Function-Calling Schemas That Survive Model Upgrades

#ai #agents #prompt #python

Book: Prompt Engineering Pocket Guide: Techniques for Getting the Most from LLMs
Also by me: Thinking in Go (2-book series) — Complete Guide to Go Programming + Hexagonal Architecture in Go
My project: Hermes IDE | GitHub — an IDE for developers who ship with Claude Code and other AI coding tools
Me: xgabriel.com | GitHub

A refund_order call lands with amount: "12.50" (string). The validator rejects it. The schema didn't change — the model alias did. A small interpretation drift on a single optional field, and the eval scores you trusted last sprint were lying.

This is the upgrade tax on tool-calling. Schemas look like contracts. They behave like prompts. The model reads the description and the field names and decides what to put in. When the model changes, that decision changes. Some tighten validation on enums you thought were permissive. Others reinterpret a renamed field. Most cost nothing; a few cost real money.

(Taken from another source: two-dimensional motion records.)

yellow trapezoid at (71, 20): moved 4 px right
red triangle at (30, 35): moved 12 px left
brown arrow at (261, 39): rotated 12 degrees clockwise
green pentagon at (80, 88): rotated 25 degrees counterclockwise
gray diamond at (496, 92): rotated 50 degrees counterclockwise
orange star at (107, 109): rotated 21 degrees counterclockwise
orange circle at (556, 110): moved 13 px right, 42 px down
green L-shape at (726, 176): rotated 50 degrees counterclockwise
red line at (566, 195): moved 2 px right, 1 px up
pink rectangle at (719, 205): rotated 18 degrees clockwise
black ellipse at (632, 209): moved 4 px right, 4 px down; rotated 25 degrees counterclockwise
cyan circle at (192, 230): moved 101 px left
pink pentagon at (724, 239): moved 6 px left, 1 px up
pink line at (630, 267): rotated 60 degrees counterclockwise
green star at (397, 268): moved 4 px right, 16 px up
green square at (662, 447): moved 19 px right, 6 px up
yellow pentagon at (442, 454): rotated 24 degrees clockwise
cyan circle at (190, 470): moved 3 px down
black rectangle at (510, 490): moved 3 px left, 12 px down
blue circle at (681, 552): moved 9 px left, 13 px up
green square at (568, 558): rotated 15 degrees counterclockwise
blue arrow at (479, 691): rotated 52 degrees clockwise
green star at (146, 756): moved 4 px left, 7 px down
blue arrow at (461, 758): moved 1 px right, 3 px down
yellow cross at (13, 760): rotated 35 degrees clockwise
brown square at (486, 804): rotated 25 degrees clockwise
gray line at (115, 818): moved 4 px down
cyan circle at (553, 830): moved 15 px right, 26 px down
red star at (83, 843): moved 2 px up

Freezing on one model alias isn't the answer. Design the schema so the next release has nowhere to drift to, and run a small eval rig that catches the drift before customers do. Four patterns and one runnable eval. Python with the Anthropic SDK shape; the patterns are SDK-agnostic, with the obvious shape changes when porting to OpenAI or Vertex (OpenAI nests the schema under function.parameters and returns tool_calls.function.arguments as a JSON string; Vertex uses function_declarations).

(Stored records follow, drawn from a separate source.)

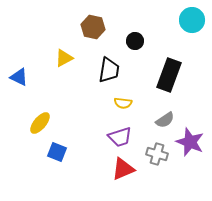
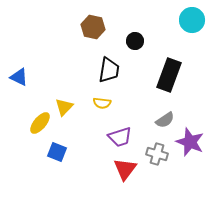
yellow triangle: moved 49 px down; rotated 18 degrees counterclockwise
yellow semicircle: moved 21 px left
red triangle: moved 2 px right; rotated 30 degrees counterclockwise
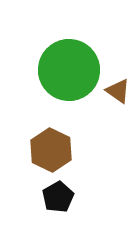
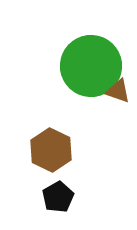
green circle: moved 22 px right, 4 px up
brown triangle: rotated 16 degrees counterclockwise
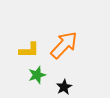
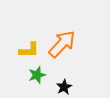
orange arrow: moved 2 px left, 1 px up
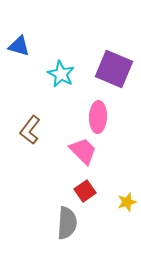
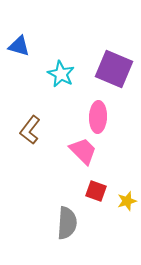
red square: moved 11 px right; rotated 35 degrees counterclockwise
yellow star: moved 1 px up
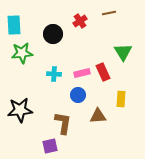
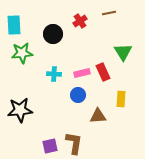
brown L-shape: moved 11 px right, 20 px down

Pattern 1: stamp every tool with a schema_version

Every tool gets a schema_version field in its description and, when it matters for routing, in the input schema itself. Not a code-level version, a contract-level one. The version increments when the meaning of any field changes, when a required field gets added, or when an enum loses a value.

TOOLS = [
    {
        "name": "refund_order",
        "description": (
            "schema_version: 3. Refund a paid order. "
            "Use for customer-initiated refunds only. "
            "For chargebacks, use record_chargeback."
        ),
        "input_schema": {
            "type": "object",
            "properties": {
                "order_id": {
                    "type": "string",
                    "format": "uuid",
                },
                "amount_cents": {
                    "type": "integer",
                    "minimum": 1,
                },
                "reason_code": {
                    "type": "string",
                    "enum": [
                        "duplicate",
                        "defective",
                        "not_as_described",
                        "customer_request",
                    ],
                },
            },
            "required": [
                "order_id",
                "amount_cents",
                "reason_code",
            ],
        },
    },
]

A few things land here. The version sits in the description, where the model reads it, so a downstream reviewer can grep one line and know what contract the agent saw. amount_cents replaces the older amount (a float). Floats invite "12.50" or "$12.50"; integers in cents close that door. The reason_code enum closes the same door on the prose side: no free-text dialect creep.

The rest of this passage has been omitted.